Insights into the trails we leave in the digital world

Book review: Big Data In Practice by Bernard Marr

Big Data in practice
Author: Bernard Marr
ISBN-13: 9781119231387
Publisher: Wiley
Guideline Price: €35.99

Everything we do in the digital world leaves a trail, information that corporations find invaluable in determining our habits. Assessing information quickly or increasingly, in real time, can have profound effects on the success of a business as it aligns its products or service offerings to meet the requirements and preferences of consumers.

Data is growing at an exponential rate. According to the author of this insightful book, by 2020 it is predicted that about 1.7 megabytes of new information will be created every second, for every human being on the planet. This includes not only data from the tens of millions of messages we send via email, text and social media but also from the one trillion digital photos we take each year.

On top of that, consider the amount of data we have from all of the sensors that surround us. Many smartphones now have sensors to tell us where we are (GPS) how fast we are moving (accelerometers) what the weather is like (barometers) and even what force we are using to press the touch screen (touch sensors).

Turning this information into insight is big business and Marr explores how advances in technology have facilitated this. In the past, there were practical limits to the amount of data that could be processed on one site. The more data there was, the slower the system became. Now, so-called distributed computing means huge amounts of data can be stored and analysed between different servers, each performing a small part of the analysis.

Google a pioneer

Google was a pioneer of this technology. About 1,000 computers, we are told, are involved in a single search query which takes an average of 0.2 seconds to complete. We currently search 3.5 billion times a year on Google alone.
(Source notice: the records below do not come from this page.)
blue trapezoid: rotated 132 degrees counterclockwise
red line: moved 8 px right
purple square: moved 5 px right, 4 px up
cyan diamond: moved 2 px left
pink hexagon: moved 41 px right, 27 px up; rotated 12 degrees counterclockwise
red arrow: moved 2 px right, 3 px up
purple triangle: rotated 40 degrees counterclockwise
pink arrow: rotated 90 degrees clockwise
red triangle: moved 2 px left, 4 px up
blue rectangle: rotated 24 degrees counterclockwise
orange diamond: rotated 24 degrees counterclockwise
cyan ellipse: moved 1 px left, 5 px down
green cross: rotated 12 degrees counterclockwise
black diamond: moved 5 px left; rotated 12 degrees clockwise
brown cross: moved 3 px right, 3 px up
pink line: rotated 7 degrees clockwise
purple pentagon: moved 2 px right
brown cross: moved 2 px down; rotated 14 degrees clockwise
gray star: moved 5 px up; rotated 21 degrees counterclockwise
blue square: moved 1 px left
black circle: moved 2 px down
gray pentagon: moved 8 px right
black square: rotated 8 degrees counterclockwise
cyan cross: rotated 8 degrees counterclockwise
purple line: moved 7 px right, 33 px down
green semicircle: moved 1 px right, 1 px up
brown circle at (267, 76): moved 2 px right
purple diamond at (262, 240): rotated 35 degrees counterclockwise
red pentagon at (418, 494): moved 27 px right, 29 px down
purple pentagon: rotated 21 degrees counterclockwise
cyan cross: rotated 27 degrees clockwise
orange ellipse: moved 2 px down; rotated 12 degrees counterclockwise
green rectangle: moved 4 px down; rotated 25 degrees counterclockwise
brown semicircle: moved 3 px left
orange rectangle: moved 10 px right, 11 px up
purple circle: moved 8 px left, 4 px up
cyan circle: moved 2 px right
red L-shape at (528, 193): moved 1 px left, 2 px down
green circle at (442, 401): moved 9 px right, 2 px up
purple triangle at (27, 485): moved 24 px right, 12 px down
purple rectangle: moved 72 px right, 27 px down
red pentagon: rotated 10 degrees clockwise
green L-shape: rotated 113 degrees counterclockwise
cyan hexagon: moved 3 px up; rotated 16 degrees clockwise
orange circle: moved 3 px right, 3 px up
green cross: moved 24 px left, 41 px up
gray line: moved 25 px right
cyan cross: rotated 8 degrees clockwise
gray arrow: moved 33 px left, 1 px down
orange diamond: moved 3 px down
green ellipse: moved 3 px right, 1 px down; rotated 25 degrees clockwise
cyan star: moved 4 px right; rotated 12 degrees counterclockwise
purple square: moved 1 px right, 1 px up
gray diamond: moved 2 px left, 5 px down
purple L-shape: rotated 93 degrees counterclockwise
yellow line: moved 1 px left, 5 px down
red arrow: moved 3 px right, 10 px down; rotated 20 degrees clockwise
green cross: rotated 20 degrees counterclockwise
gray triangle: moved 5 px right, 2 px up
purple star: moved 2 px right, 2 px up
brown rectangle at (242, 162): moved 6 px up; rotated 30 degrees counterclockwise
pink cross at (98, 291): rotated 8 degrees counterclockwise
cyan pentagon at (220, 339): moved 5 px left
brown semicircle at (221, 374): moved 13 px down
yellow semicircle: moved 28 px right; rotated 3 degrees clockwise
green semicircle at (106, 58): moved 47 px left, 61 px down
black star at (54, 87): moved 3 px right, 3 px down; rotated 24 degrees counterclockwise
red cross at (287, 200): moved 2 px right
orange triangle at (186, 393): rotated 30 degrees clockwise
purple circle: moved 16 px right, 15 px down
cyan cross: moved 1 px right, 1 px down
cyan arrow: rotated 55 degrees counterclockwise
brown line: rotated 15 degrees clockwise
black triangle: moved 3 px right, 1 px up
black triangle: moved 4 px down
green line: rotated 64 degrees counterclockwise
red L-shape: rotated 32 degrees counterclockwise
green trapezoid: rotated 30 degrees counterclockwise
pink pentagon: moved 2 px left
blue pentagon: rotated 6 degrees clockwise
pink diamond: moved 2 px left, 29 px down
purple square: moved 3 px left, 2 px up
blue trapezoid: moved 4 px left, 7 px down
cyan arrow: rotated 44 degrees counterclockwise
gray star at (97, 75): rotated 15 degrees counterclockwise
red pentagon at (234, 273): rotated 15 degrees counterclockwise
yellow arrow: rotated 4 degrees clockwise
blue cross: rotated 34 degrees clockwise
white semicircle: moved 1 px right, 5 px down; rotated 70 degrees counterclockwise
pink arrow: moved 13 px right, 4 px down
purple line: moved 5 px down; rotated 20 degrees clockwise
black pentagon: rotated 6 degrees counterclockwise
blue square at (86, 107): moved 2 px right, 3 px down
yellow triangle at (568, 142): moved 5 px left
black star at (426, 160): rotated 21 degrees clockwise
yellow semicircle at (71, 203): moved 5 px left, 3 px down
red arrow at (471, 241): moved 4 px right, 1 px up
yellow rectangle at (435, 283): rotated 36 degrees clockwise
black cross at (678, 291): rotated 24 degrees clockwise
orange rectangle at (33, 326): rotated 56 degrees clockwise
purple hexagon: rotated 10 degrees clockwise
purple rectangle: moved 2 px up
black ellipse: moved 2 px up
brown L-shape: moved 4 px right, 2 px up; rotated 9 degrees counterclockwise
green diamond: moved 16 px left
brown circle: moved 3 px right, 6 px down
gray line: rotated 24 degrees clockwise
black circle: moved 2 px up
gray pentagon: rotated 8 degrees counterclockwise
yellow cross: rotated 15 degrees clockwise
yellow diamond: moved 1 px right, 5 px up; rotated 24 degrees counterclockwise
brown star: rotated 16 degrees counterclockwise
Distributed computing tools such as Hadloop manage the storage and analysis of Big Data across connected databases and servers and is available to rent via the software-as-a-service model, bringing powerful analytics into the hands of businesses on modest budgets.

Algorithms are growing more powerful too. They can now understand spoken words and translate them into written text for content, meaning and sentiment.

This is the context Marr presents for the main body of his book, which contains 45 case studies of how companies are using analytics to drive results. The studies range from retailers like Walmart and Amazon, to manufacturers such as Rolls Royce and GE, to public services such as Transport for London. Almost all of the studies are of either US or UK corporations.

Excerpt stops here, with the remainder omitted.